Noah Baumbach writes how dialogue actually sounds

In his latest in-depth video essay, YouTuber Nerdwriter1 takes a look at Noah Baumbach’s recent comedy-drama The Meyerowitz Stories (New And Selected) to see how the writer-director manages to accurately depict the way people, specifically emotionally repressed family members, actually talk to one another. While other films are populated with articulate monologists and strategic interlocutors who patiently wait for one person to stop speaking before reciting their perfect reply, Baumbach’s characters regularly talk over each other or past each other.
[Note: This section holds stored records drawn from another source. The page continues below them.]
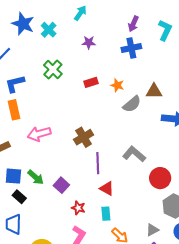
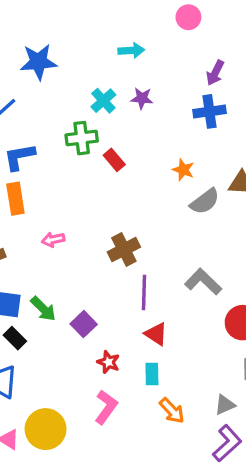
cyan arrow: (80, 13) -> (131, 50), turned 49
blue star: (23, 24) -> (38, 62), turned -30
cyan cross: (49, 30) -> (103, 101), moved
green cross: (53, 69) -> (82, 138), turned 36
red rectangle: (91, 82) -> (114, 160), moved, turned 64
pink arrow: (39, 134) -> (53, 240), size x0.6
This allows characters who are intimately familiar with one another to have two conversations at once: One out loud and the other silent.
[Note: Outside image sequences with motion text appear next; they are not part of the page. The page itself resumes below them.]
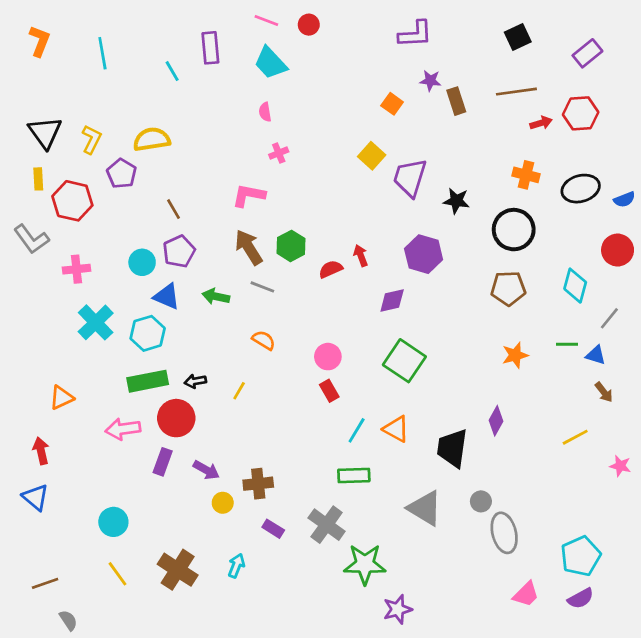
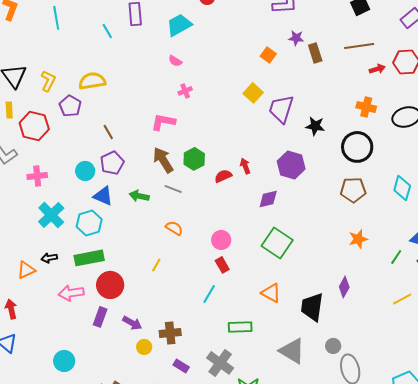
cyan trapezoid: (271, 63) -> (179, 25), turned 104
pink semicircle: (265, 112) -> (175, 61), turned -48
green line: (567, 344) -> (396, 257), moved, turned -56
black arrow: (195, 381) -> (49, 258), moved
cyan line: (357, 430) -> (209, 294), moved

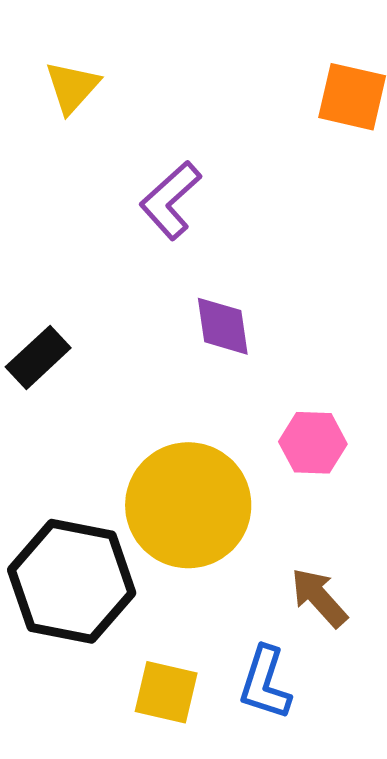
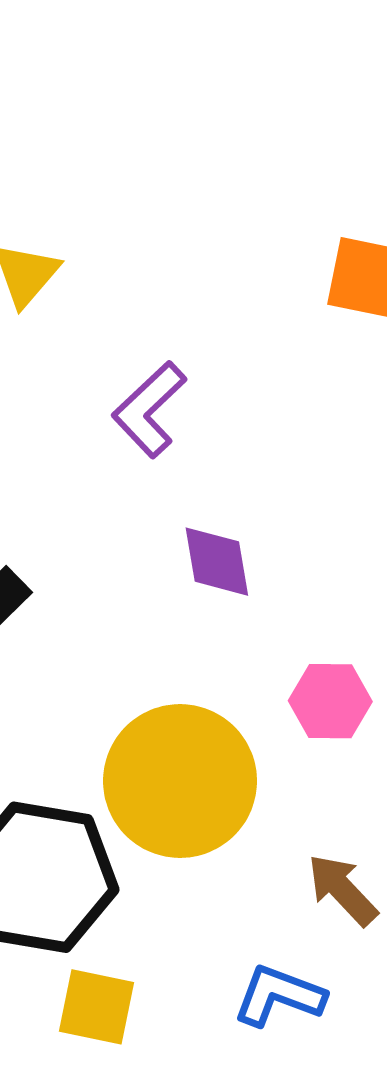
blue L-shape: (265, 683) -> (279, 996), turned 94
yellow square: (166, 692) -> (96, 1007), moved

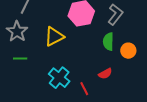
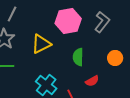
green semicircle: (108, 42) -> (78, 57), moved

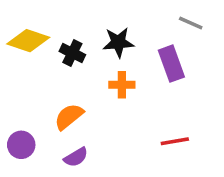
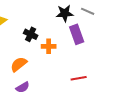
black star: (118, 42) -> (65, 13), moved
black cross: (72, 53) -> (31, 34), moved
Similar to the overlapping dialogue of Robert Altman, Baumbach’s writing gives a sense of realism to his films. But more than that, it shows how two people engaged in a dialogue are often talking to themselves more than the other person. “When we talk, so often we fly around each other, working out our own shit, thinking about ourselves… Communication isn’t easy,” says Nerdwriter1, after citing a minute-and-a-half-long tracking shot of Ben Stiller and Adam Sandler failing to communicate that culminates in a brief moment of connection. “[Baumbach] uses the medium best suited for depicting conversation to show us the truth about them— that we miss the mark more often than we hit it.”